There are two main reasons for this:

  • There is public confusion and administrative difficulty of having conjoined food additives with opposite health messages – iodine (you need more because it is good for you) and salt (you need less because it is bad for you).
  • There is wide variation in the amount of salt and there will potentially be a large variation in the concentration of iodine in the salt (25-65 mg of iodine per kg of salt, potentially a 2.6 fold difference in iodine concentration) which will produce very different doses of iodine from different bread products. The flour content of bread is, however, much more constant, moreover metering equipment would iodise the flour much more accurately using an iodine compound of constant composition (not iodised salt).

BRI Research (the former Bread Research Institute) has agreed that a folate and iodine premix suitable for metered addition to bread flour would be feasible and would have advantages. The development of this and other alternative methods of delivering iodine to the population will not occur unless there is significant financial engagement and investment from industry and/or the government.

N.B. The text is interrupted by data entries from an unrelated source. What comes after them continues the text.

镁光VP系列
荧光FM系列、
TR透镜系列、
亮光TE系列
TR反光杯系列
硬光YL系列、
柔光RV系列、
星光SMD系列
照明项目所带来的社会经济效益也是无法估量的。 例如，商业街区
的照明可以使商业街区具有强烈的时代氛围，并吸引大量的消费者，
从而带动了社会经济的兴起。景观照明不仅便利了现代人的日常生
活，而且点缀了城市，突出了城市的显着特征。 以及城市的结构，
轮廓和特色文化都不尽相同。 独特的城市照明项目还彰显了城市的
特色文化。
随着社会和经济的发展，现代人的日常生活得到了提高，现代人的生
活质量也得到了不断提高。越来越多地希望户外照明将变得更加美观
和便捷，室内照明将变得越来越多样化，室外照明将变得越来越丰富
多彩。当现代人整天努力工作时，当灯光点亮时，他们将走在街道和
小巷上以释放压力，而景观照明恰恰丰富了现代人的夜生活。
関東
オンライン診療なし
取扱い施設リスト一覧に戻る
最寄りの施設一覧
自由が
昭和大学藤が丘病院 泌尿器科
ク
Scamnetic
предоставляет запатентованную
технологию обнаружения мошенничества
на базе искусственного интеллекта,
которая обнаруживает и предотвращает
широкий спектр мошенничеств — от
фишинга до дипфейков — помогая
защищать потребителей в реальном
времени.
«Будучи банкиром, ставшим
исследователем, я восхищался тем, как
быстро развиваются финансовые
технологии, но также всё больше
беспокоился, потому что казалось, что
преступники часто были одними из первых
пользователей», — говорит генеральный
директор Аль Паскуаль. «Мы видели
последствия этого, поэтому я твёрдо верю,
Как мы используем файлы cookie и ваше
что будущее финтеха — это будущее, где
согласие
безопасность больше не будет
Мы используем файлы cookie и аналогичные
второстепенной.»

The proposed mandatory use of iodised salt in bread is likely to improve the rates of iodine insufficiency and deficiency in Australia, but only ongoing systematic monitoring of the iodine status in different population groups will confirm that this strategy is effective and remains effective over time. There are real challenges in developing comprehensible consumer messages that encompass the health benefits of reducing dietary salt intake and value of consuming iodised salt in bread. It is clear that in the long-term other strategies, independent of iodised salt intake, will need to be developed to ensure adequacy of iodine intake.

5. Recommendations

  • Implement the mandatory use of iodised salt in most breads in the first instance, but make sure that the importance of reducing salt intakes is communicated clearly as a priority to both the food industry and consumers in any communication about the use of iodised salt.
  • Ensure that the accompanying educational campaign neither promotes nor requires the use of added salt at the table and/or cooking, and that supplements and/or other sources are promoted to those for whom the mandatory use of iodised salt in bread will not ensure that they receive sufficient dietary iodine.
  • Implement a long-term monitoring system to assess the impact on iodine status across all population groups of the mandatory use of iodised salt in bread.
  • Ensure that government provides financial incentives for industry to develop alternative methods of delivering iodine to the population of Australia and New Zealand.

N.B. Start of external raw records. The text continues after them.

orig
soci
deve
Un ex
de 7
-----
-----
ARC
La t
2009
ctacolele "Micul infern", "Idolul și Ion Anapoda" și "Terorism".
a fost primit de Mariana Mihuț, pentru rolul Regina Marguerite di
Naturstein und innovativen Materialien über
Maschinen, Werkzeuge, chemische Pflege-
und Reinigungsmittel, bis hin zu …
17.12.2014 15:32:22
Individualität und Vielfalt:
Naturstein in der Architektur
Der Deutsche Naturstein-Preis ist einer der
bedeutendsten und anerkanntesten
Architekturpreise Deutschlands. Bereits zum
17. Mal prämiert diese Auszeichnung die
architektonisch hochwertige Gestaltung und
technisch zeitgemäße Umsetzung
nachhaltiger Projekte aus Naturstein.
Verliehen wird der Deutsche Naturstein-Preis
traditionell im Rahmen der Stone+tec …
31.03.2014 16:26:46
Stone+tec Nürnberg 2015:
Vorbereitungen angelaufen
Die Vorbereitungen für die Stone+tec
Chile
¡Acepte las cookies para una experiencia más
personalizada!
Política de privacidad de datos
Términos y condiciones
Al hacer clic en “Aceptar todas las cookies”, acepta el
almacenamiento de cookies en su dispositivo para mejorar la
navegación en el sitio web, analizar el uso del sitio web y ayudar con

Submitted by Jacqui Webster
On behalf of Secretariat of Australian Division of World Action on Salt and Health (AWASH)

The George Institute for International Health, Level 10 King George V Building, Royal Prince Alfred Hospital
PO Box M201 Missenden Road Sydney NSW 2050 Australia
Tel: +61 2 9993 4520 Fax: +61 2 9993 4502

  1. World Health Organisation. Iodine status worldwide: WHO Global Database on Iodine Deficiency. (Geneva: World Health Organisation ).
  2. Asaria, P., Chisholm, D., Mathers, C., Ezzati, M. & Beaglehole, R. Chronic disease prevention: health effects and financial costs of strategies to reduce salt intake and control tobacco useLancet 370, 2044-2053 (2007).
  3. NHMRC. Nutrient Reference Values for Australia and New Zealand. Department of Health and Aging (2006).
  4. World Health Organisation. Reducing salt intake in populations. Report of a WHO forum and technical meeting. (Geneva, 2007).